Stored data entries
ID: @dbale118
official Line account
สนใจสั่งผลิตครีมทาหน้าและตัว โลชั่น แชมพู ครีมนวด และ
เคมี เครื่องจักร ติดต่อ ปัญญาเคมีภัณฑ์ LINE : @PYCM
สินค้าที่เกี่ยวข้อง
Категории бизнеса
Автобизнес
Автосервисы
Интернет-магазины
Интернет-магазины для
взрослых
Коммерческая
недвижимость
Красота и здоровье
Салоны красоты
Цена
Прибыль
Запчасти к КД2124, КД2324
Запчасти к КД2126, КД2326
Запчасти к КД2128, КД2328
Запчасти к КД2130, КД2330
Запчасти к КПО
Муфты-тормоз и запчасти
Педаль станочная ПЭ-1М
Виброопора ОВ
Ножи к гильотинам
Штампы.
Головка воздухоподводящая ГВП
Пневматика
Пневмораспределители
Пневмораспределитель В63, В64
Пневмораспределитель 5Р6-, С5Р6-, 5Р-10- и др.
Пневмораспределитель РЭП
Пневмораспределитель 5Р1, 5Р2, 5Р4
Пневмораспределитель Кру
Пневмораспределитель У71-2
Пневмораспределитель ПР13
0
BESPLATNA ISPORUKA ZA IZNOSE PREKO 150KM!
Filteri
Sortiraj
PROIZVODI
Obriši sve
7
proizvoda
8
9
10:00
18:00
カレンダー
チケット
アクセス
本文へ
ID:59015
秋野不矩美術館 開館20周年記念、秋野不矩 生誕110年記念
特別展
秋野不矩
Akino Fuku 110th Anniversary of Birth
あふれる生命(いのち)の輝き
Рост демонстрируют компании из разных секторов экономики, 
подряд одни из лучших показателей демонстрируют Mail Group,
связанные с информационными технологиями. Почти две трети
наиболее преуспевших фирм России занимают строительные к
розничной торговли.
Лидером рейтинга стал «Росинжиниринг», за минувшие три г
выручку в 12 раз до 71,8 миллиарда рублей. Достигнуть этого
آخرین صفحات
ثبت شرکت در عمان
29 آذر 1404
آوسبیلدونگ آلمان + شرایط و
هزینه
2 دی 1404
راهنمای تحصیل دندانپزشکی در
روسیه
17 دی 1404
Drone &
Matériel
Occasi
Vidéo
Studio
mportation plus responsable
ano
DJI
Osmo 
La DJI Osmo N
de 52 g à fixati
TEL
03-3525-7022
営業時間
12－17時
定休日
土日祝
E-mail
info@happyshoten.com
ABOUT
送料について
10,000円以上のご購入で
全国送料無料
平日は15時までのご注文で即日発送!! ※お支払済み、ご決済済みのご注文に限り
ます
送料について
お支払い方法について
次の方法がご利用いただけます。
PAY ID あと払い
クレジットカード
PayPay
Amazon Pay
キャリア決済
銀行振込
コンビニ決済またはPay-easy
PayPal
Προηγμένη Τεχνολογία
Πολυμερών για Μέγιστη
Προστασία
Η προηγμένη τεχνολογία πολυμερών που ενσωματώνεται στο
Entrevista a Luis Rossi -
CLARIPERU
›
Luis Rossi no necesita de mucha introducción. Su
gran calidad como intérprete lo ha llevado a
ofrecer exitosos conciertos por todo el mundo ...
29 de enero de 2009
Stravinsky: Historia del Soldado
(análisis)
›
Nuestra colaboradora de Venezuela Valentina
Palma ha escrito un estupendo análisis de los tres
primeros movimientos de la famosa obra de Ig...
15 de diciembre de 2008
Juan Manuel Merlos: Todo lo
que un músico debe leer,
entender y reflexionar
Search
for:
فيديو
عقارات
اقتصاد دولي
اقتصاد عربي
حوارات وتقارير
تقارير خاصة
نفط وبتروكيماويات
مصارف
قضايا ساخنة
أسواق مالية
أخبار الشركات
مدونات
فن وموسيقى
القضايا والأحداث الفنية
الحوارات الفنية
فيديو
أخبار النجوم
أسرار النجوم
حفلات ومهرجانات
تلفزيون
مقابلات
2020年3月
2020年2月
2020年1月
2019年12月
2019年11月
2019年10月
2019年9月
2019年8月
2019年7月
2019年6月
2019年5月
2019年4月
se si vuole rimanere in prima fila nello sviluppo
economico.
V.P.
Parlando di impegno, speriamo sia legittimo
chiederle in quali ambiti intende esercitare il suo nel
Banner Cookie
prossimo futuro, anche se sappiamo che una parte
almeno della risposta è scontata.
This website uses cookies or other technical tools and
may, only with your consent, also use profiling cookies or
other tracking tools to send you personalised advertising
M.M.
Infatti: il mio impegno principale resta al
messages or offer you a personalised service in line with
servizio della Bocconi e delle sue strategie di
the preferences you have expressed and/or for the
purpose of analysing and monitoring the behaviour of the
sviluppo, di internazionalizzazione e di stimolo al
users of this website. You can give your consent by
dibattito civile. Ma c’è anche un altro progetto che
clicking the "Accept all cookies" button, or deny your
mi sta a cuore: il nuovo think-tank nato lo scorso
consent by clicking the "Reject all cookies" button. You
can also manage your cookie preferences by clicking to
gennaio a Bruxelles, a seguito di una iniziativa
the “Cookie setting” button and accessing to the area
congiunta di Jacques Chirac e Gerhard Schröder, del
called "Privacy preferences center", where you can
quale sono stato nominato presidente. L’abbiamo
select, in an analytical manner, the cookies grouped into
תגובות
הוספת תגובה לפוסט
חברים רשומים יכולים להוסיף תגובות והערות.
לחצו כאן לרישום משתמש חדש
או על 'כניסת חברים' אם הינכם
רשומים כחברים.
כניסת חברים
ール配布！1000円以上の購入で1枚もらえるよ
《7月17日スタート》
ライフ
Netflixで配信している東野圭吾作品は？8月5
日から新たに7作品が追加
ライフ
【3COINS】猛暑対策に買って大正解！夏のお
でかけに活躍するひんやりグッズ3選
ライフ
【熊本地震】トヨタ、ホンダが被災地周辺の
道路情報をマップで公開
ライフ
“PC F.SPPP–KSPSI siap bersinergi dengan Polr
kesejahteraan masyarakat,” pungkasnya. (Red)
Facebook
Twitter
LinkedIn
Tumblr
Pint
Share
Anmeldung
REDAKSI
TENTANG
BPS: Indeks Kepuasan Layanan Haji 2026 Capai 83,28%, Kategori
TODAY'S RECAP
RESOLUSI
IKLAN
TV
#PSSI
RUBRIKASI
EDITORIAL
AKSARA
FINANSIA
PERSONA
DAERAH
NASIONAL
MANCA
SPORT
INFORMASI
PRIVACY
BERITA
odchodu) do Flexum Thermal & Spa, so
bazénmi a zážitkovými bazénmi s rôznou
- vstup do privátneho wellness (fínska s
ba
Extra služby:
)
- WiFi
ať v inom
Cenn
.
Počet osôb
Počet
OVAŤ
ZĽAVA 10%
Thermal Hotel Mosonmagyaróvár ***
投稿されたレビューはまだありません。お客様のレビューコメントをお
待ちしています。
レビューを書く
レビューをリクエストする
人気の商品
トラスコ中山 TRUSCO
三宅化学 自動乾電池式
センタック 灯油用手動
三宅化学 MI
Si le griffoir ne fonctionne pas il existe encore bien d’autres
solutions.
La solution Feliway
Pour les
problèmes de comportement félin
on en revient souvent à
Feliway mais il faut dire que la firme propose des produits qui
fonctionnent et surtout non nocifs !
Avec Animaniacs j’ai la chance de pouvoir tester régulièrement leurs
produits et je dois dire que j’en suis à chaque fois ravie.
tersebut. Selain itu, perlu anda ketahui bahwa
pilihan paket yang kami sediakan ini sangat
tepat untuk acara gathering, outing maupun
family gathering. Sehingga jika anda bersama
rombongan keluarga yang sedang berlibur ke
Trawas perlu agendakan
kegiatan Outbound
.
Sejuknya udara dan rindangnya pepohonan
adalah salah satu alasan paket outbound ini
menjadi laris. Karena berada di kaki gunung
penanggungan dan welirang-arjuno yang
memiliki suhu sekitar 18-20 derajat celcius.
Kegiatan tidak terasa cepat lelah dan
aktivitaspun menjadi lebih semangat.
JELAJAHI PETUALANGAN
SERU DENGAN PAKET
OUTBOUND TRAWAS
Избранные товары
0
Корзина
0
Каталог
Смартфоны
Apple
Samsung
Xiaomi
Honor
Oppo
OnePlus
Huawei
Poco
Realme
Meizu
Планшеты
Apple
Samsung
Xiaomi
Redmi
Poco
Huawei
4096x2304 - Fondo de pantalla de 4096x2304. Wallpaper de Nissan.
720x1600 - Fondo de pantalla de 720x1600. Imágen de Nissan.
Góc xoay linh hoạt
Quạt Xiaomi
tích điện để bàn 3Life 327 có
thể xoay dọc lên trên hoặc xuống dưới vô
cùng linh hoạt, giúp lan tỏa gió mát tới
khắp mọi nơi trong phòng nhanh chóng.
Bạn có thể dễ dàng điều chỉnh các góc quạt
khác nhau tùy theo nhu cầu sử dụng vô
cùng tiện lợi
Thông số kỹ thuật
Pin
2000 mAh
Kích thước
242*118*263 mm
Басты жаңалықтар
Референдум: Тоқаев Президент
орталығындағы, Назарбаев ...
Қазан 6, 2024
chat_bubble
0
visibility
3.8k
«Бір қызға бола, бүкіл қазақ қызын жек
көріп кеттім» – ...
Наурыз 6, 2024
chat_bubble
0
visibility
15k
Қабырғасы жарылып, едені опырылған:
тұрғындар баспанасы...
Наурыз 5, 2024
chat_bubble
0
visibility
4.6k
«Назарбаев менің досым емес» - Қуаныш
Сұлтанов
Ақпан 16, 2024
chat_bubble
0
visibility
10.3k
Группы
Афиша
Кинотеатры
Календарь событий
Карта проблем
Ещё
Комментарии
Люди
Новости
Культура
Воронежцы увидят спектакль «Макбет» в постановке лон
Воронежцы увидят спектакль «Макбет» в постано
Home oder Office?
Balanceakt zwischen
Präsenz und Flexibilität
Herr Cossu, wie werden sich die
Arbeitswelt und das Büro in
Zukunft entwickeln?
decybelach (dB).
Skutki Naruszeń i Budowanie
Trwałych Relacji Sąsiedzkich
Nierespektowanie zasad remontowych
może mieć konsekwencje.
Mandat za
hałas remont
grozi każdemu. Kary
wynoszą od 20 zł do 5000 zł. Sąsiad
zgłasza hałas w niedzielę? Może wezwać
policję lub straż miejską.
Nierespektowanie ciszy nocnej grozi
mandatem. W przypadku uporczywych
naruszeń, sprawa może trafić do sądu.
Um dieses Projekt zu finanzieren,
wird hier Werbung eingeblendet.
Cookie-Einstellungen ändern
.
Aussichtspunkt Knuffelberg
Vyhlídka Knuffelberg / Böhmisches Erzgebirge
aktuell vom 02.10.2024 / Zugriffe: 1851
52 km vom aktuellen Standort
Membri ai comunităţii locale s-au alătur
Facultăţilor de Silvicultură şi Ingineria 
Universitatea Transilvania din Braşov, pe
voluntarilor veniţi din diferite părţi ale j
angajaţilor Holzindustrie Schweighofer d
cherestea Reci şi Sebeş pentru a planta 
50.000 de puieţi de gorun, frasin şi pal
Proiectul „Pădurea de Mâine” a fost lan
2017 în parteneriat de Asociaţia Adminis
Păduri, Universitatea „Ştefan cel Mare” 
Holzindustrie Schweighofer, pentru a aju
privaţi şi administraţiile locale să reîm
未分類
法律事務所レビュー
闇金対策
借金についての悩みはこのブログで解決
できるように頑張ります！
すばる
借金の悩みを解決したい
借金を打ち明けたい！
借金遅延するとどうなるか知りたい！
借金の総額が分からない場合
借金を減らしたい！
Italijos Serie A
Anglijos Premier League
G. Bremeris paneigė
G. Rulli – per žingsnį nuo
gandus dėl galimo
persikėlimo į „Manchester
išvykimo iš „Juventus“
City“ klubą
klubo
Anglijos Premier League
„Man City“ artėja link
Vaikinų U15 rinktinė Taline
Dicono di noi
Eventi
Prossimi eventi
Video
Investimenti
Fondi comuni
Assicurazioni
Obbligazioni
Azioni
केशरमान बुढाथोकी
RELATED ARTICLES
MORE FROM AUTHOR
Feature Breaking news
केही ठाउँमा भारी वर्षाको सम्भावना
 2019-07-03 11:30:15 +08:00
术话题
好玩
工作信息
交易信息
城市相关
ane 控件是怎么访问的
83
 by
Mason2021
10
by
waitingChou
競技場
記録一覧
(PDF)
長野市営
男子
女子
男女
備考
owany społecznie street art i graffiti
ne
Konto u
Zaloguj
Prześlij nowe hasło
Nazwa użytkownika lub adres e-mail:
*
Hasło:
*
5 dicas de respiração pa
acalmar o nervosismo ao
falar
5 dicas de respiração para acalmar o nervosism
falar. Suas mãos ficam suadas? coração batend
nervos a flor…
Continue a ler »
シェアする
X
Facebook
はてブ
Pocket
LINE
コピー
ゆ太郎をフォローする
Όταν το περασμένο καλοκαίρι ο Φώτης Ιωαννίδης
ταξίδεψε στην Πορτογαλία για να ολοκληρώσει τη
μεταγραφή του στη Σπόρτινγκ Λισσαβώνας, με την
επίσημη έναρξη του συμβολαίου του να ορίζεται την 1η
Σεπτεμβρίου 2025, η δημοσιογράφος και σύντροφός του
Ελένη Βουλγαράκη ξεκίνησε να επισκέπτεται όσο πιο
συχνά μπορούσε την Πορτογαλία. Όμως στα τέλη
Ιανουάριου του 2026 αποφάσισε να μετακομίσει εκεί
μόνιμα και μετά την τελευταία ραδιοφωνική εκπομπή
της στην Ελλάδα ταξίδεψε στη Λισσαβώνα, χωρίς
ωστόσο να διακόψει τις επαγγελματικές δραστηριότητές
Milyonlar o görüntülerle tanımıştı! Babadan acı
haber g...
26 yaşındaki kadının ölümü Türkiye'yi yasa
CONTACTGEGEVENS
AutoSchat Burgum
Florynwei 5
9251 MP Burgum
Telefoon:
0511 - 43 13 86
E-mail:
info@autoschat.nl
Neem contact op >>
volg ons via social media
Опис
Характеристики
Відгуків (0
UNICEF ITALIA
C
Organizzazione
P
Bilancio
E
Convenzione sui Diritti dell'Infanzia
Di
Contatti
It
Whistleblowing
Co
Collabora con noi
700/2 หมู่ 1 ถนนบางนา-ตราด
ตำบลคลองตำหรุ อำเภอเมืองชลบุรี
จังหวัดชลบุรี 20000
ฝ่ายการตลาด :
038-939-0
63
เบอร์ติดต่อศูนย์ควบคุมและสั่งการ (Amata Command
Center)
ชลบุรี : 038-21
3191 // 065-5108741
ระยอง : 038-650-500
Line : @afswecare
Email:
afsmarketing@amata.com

Exercise
Where a line in the entries holds the word "locale", copy that line.

Completed task
Membri ai comunităţii locale s-au alătur
privaţi şi administraţiile locale să reîm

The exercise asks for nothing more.